> [WORK REQUIRED]: Your output should match the listing below word for word, without any images.

INPUT DATA below:

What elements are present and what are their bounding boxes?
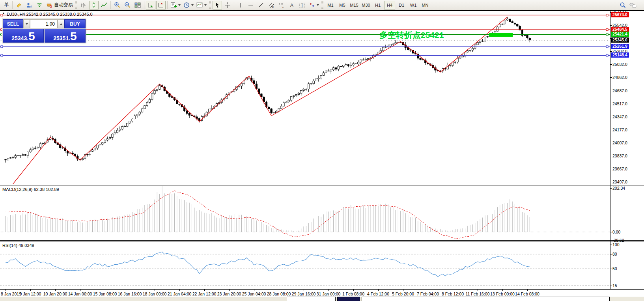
- price-axis-tick: [610, 25, 612, 26]
- tab-timeframe-m30[interactable]: M30: [360, 1, 371, 9]
- tab-timeframe-w1[interactable]: W1: [408, 1, 419, 9]
- bar-chart-icon: [80, 2, 87, 9]
- volume-increase-button[interactable]: [58, 19, 64, 28]
- templates-button[interactable]: [195, 1, 207, 9]
- autotrading-button[interactable]: 自动交易: [45, 1, 74, 9]
- new-order-button[interactable]: 单: [1, 1, 11, 9]
- price-axis-tick-label: 24347.0: [612, 114, 627, 119]
- zoom-out-button[interactable]: [123, 1, 132, 9]
- time-axis-label: 21 Jan 04:00: [168, 292, 192, 296]
- line-chart-button[interactable]: [99, 1, 109, 9]
- strategy-tester-button[interactable]: [24, 1, 34, 9]
- tile-windows-button[interactable]: [133, 1, 142, 9]
- search-button[interactable]: [618, 1, 627, 9]
- person-chart-icon: [26, 2, 33, 9]
- zoom-in-button[interactable]: [112, 1, 122, 9]
- price-axis-tick: [610, 51, 612, 52]
- volume-input[interactable]: [30, 19, 58, 28]
- buy-button[interactable]: BUY: [64, 19, 86, 28]
- horizontal-line-tool-button[interactable]: [246, 1, 256, 9]
- time-axis-label: 25 Jan 04:00: [242, 292, 266, 296]
- chart-marker-icon: ▲: [2, 11, 5, 15]
- price-axis-border: [610, 11, 610, 289]
- buy-price-display[interactable]: 25351.5: [45, 29, 86, 43]
- macd-label: MACD(12,26,9) 62.38 102.89: [2, 187, 59, 192]
- time-axis-tick: [130, 290, 130, 291]
- time-axis-label: 14 Feb 08:00: [515, 292, 539, 296]
- fibonacci-icon: F: [278, 2, 285, 9]
- tab-timeframe-m15[interactable]: M15: [349, 1, 360, 9]
- tab-timeframe-h4[interactable]: H4: [384, 1, 395, 9]
- tab-timeframe-m1[interactable]: M1: [325, 1, 336, 9]
- time-axis-label: 28 Jan 08:00: [267, 292, 291, 296]
- rsi-label: RSI(14) 49.0349: [2, 243, 34, 248]
- trendline-tool-button[interactable]: [256, 1, 266, 9]
- mt4-window: 单 自动交易: [0, 0, 644, 301]
- time-axis-tick: [378, 290, 379, 291]
- tab-timeframe-m5[interactable]: M5: [337, 1, 348, 9]
- price-level-tag: 25484.5: [611, 27, 629, 32]
- time-axis-tick: [279, 290, 279, 291]
- time-axis-tick: [502, 290, 503, 291]
- volume-decrease-button[interactable]: [23, 19, 30, 28]
- auto-scroll-button[interactable]: [146, 1, 155, 9]
- candlestick-chart-button[interactable]: [89, 1, 99, 9]
- time-axis-label: 18 Jan 00:00: [143, 292, 167, 296]
- status-bar-segment: [362, 297, 610, 301]
- time-axis-label: 5 Feb 20:00: [392, 292, 414, 296]
- bar-chart-button[interactable]: [79, 1, 88, 9]
- time-axis-label: 4 Feb 12:00: [367, 292, 389, 296]
- chat-button[interactable]: [628, 1, 638, 9]
- annotation-text: 多空转折点25421: [379, 30, 444, 40]
- price-axis-tick: [610, 104, 612, 104]
- time-axis-tick: [30, 290, 31, 291]
- chart-shift-icon: [157, 2, 164, 9]
- channel-icon: E: [268, 2, 275, 9]
- time-axis-tick: [478, 290, 478, 291]
- time-axis-tick: [527, 290, 528, 291]
- tab-timeframe-mn[interactable]: MN: [420, 1, 431, 9]
- vertical-line-icon: [237, 2, 244, 9]
- time-axis-label: 11 Feb 16:00: [465, 292, 489, 296]
- rsi-axis-tick-label: 80: [612, 252, 617, 256]
- vertical-line-tool-button[interactable]: [236, 1, 245, 9]
- price-axis-tick: [610, 64, 612, 65]
- time-axis-tick: [353, 290, 354, 291]
- price-chart-canvas[interactable]: 多空转折点25421: [0, 11, 610, 185]
- crosshair-tool-button[interactable]: [223, 1, 232, 9]
- price-axis-tick: [610, 91, 612, 91]
- rsi-indicator-canvas[interactable]: [0, 241, 610, 289]
- one-click-trading-panel: SELL BUY 25343.5 25351.5: [2, 19, 86, 43]
- status-bar: [0, 297, 644, 301]
- time-axis-label: 10 Jan 20:00: [43, 292, 67, 296]
- rsi-axis-tick-label: 100: [612, 242, 620, 247]
- chart-shift-button[interactable]: [156, 1, 166, 9]
- rsi-axis-tick-label: 50: [612, 266, 617, 271]
- sell-price-main: 25343: [11, 35, 27, 42]
- cursor-tool-button[interactable]: [213, 1, 222, 9]
- periods-button[interactable]: [182, 1, 194, 9]
- chat-icon: [629, 2, 637, 9]
- eraser-button[interactable]: [14, 1, 24, 9]
- macd-indicator-canvas[interactable]: [0, 186, 610, 240]
- pane-splitter-rsi[interactable]: [0, 240, 644, 241]
- tab-timeframe-h1[interactable]: H1: [372, 1, 383, 9]
- tab-timeframe-d1[interactable]: D1: [396, 1, 407, 9]
- price-axis-tick-label: 24517.0: [612, 101, 627, 106]
- sell-price-display[interactable]: 25343.5: [3, 29, 44, 43]
- indicators-button[interactable]: [169, 1, 181, 9]
- arrows-tool-button[interactable]: [308, 1, 320, 9]
- channel-tool-button[interactable]: E: [267, 1, 276, 9]
- rsi-axis-tick: [610, 254, 612, 254]
- arrows-icon: [308, 2, 315, 9]
- time-axis-label: 23 Jan 20:00: [217, 292, 241, 296]
- signals-button[interactable]: [35, 1, 44, 9]
- fibonacci-tool-button[interactable]: F: [277, 1, 286, 9]
- text-label-icon: T: [299, 2, 306, 9]
- sell-button[interactable]: SELL: [3, 19, 23, 28]
- text-tool-icon: A: [288, 2, 295, 9]
- pane-splitter-macd[interactable]: [0, 185, 644, 186]
- text-tool-button[interactable]: A: [287, 1, 297, 9]
- buy-price-fraction: 5: [70, 31, 77, 42]
- text-label-tool-button[interactable]: T: [297, 1, 307, 9]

End of INPUT DATA.

> [ANSWER SPACE]:
What elements are present and what are their bounding boxes?
- price-axis-tick: [610, 25, 612, 26]
- tab-timeframe-m30[interactable]: M30: [360, 1, 371, 9]
- tab-timeframe-w1[interactable]: W1: [408, 1, 419, 9]
- bar-chart-icon: [80, 2, 87, 9]
- volume-increase-button[interactable]: [58, 19, 64, 28]
- templates-button[interactable]: [195, 1, 207, 9]
- autotrading-button[interactable]: 自动交易: [45, 1, 74, 9]
- new-order-button[interactable]: 单: [1, 1, 11, 9]
- price-axis-tick-label: 24347.0: [612, 114, 627, 119]
- zoom-out-button[interactable]: [123, 1, 132, 9]
- time-axis-label: 21 Jan 04:00: [168, 292, 192, 296]
- line-chart-button[interactable]: [99, 1, 109, 9]
- strategy-tester-button[interactable]: [24, 1, 34, 9]
- tile-windows-button[interactable]: [133, 1, 142, 9]
- search-button[interactable]: [618, 1, 627, 9]
- person-chart-icon: [26, 2, 33, 9]
- zoom-in-button[interactable]: [112, 1, 122, 9]
- price-axis-tick: [610, 51, 612, 52]
- volume-input[interactable]: [30, 19, 58, 28]
- buy-button[interactable]: BUY: [64, 19, 86, 28]
- horizontal-line-tool-button[interactable]: [246, 1, 256, 9]
- time-axis-label: 25 Jan 04:00: [242, 292, 266, 296]
- chart-marker-icon: ▲: [2, 11, 5, 15]
- price-axis-border: [610, 11, 610, 289]
- buy-price-display[interactable]: 25351.5: [45, 29, 86, 43]
- macd-label: MACD(12,26,9) 62.38 102.89: [2, 187, 59, 192]
- time-axis-tick: [130, 290, 130, 291]
- time-axis-label: 14 Feb 08:00: [515, 292, 539, 296]
- fibonacci-icon: F: [278, 2, 285, 9]
- tab-timeframe-m15[interactable]: M15: [349, 1, 360, 9]
- tab-timeframe-h4[interactable]: H4: [384, 1, 395, 9]
- tab-timeframe-m1[interactable]: M1: [325, 1, 336, 9]
- time-axis-label: 28 Jan 08:00: [267, 292, 291, 296]
- rsi-label: RSI(14) 49.0349: [2, 243, 34, 248]
- trendline-tool-button[interactable]: [256, 1, 266, 9]
- mt4-window: 单 自动交易: [0, 0, 644, 301]
- time-axis-tick: [378, 290, 379, 291]
- tab-timeframe-m5[interactable]: M5: [337, 1, 348, 9]
- price-level-tag: 25484.5: [611, 27, 629, 32]
- time-axis-tick: [279, 290, 279, 291]
- time-axis-tick: [502, 290, 503, 291]
- volume-decrease-button[interactable]: [23, 19, 30, 28]
- auto-scroll-button[interactable]: [146, 1, 155, 9]
- candlestick-chart-button[interactable]: [89, 1, 99, 9]
- time-axis-label: 18 Jan 00:00: [143, 292, 167, 296]
- status-bar-segment: [362, 297, 610, 301]
- time-axis-label: 5 Feb 20:00: [392, 292, 414, 296]
- bar-chart-button[interactable]: [79, 1, 88, 9]
- time-axis-label: 4 Feb 12:00: [367, 292, 389, 296]
- chat-button[interactable]: [628, 1, 638, 9]
- annotation-text: 多空转折点25421: [379, 30, 444, 40]
- price-axis-tick: [610, 104, 612, 104]
- time-axis-tick: [30, 290, 31, 291]
- chart-shift-icon: [157, 2, 164, 9]
- channel-icon: E: [268, 2, 275, 9]
- time-axis-tick: [478, 290, 478, 291]
- time-axis-tick: [527, 290, 528, 291]
- tab-timeframe-mn[interactable]: MN: [420, 1, 431, 9]
- vertical-line-icon: [237, 2, 244, 9]
- time-axis-label: 11 Feb 16:00: [465, 292, 489, 296]
- rsi-axis-tick-label: 80: [612, 252, 617, 256]
- vertical-line-tool-button[interactable]: [236, 1, 245, 9]
- price-axis-tick: [610, 64, 612, 65]
- time-axis-tick: [353, 290, 354, 291]
- price-chart-canvas[interactable]: 多空转折点25421: [0, 11, 610, 185]
- crosshair-tool-button[interactable]: [223, 1, 232, 9]
- price-axis-tick: [610, 91, 612, 91]
- rsi-indicator-canvas[interactable]: [0, 241, 610, 289]
- one-click-trading-panel: SELL BUY 25343.5 25351.5: [2, 19, 86, 43]
- status-bar: [0, 297, 644, 301]
- time-axis-label: 10 Jan 20:00: [43, 292, 67, 296]
- rsi-axis-tick-label: 100: [612, 242, 620, 247]
- chart-shift-button[interactable]: [156, 1, 166, 9]
- rsi-axis-tick-label: 50: [612, 266, 617, 271]
- sell-price-main: 25343: [11, 35, 27, 42]
- cursor-tool-button[interactable]: [213, 1, 222, 9]
- periods-button[interactable]: [182, 1, 194, 9]
- chat-icon: [629, 2, 637, 9]
- eraser-button[interactable]: [14, 1, 24, 9]
- macd-indicator-canvas[interactable]: [0, 186, 610, 240]
- pane-splitter-rsi[interactable]: [0, 240, 644, 241]
- tab-timeframe-h1[interactable]: H1: [372, 1, 383, 9]
- tab-timeframe-d1[interactable]: D1: [396, 1, 407, 9]
- price-axis-tick-label: 24517.0: [612, 101, 627, 106]
- sell-price-display[interactable]: 25343.5: [3, 29, 44, 43]
- indicators-button[interactable]: [169, 1, 181, 9]
- arrows-tool-button[interactable]: [308, 1, 320, 9]
- channel-tool-button[interactable]: E: [267, 1, 276, 9]
- rsi-axis-tick: [610, 254, 612, 254]
- arrows-icon: [308, 2, 315, 9]
- time-axis-label: 23 Jan 20:00: [217, 292, 241, 296]
- signals-button[interactable]: [35, 1, 44, 9]
- fibonacci-tool-button[interactable]: F: [277, 1, 286, 9]
- text-label-icon: T: [299, 2, 306, 9]
- sell-button[interactable]: SELL: [3, 19, 23, 28]
- text-tool-icon: A: [288, 2, 295, 9]
- pane-splitter-macd[interactable]: [0, 185, 644, 186]
- text-tool-button[interactable]: A: [287, 1, 297, 9]
- buy-price-fraction: 5: [70, 31, 77, 42]
- text-label-tool-button[interactable]: T: [297, 1, 307, 9]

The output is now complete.